***** The input *****

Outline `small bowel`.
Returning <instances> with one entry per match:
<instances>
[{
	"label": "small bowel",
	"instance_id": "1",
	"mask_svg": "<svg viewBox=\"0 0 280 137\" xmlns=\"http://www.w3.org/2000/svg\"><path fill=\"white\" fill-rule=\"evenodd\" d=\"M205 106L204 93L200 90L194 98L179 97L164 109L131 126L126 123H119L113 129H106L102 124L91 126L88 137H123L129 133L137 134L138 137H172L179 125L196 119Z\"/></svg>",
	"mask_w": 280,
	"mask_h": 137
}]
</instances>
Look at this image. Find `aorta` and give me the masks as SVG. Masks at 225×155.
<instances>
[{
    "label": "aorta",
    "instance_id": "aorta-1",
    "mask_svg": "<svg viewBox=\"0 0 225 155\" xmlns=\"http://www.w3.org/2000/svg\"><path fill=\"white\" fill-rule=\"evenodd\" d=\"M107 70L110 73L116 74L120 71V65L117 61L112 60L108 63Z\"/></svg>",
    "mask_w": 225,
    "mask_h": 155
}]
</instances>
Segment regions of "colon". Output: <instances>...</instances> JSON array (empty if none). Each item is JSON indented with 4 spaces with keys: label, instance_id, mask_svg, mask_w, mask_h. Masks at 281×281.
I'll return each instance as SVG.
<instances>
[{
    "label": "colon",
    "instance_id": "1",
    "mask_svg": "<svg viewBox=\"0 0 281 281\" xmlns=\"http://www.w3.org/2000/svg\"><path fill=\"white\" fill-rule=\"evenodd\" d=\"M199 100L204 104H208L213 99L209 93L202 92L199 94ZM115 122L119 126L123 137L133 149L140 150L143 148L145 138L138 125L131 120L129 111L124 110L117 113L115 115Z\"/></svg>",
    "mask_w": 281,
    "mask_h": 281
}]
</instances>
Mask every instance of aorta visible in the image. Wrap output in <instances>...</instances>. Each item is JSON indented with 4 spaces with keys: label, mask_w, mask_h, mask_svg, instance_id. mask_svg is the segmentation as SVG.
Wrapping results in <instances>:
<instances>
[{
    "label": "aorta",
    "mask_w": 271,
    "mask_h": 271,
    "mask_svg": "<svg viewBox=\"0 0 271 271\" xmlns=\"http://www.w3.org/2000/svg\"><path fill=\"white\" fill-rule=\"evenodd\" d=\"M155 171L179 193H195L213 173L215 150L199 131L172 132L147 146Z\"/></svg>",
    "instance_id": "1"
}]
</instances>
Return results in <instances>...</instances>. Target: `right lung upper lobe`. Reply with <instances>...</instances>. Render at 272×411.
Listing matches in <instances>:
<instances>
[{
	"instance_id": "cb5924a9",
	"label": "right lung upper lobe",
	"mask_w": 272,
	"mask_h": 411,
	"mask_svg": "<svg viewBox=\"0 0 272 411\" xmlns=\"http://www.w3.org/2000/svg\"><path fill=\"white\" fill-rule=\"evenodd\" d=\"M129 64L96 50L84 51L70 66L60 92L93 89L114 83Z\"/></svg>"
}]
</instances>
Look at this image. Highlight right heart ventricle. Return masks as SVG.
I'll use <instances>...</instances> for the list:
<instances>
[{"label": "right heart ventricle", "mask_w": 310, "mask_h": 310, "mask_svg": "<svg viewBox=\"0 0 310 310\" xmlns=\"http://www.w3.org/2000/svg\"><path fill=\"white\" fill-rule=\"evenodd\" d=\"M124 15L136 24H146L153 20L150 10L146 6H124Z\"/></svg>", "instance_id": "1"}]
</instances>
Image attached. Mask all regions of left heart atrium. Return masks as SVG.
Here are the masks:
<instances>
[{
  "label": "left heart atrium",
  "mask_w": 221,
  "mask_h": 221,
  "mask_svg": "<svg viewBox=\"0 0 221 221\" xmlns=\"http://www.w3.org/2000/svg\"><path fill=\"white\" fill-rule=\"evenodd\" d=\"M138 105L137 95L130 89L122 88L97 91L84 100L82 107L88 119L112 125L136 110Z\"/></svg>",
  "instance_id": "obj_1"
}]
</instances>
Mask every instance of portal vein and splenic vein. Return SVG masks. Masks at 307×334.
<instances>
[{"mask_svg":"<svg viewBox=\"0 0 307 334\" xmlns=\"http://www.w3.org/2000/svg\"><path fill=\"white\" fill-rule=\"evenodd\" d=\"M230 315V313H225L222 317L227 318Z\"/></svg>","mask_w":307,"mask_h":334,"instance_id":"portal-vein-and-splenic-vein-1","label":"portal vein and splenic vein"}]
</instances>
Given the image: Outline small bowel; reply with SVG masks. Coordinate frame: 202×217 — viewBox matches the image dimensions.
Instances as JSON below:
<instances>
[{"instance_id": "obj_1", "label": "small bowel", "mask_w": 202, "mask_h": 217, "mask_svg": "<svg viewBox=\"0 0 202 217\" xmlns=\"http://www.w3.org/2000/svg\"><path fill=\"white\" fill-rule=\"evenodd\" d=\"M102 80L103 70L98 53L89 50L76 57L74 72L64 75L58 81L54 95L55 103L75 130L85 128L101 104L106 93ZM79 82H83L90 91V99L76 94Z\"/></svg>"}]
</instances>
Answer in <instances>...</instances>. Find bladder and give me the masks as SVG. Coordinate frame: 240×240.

*****

**Directions for this task**
Could you retype exactly the lines from the one containing "Given the image: Outline" through the final line of the data above, and no others?

**Result of this task**
Given the image: Outline small bowel; reply with SVG masks. Coordinate frame: 202×217 — viewBox matches the image dimensions.
Instances as JSON below:
<instances>
[{"instance_id": "obj_1", "label": "small bowel", "mask_w": 202, "mask_h": 217, "mask_svg": "<svg viewBox=\"0 0 202 217\" xmlns=\"http://www.w3.org/2000/svg\"><path fill=\"white\" fill-rule=\"evenodd\" d=\"M102 80L103 70L98 53L89 50L76 57L74 72L64 75L58 81L54 95L55 103L75 130L85 128L101 104L106 93ZM79 82H83L90 91V99L76 94Z\"/></svg>"}]
</instances>
Answer in <instances>...</instances>. Find bladder and give me the masks as SVG. Coordinate frame: 240×240.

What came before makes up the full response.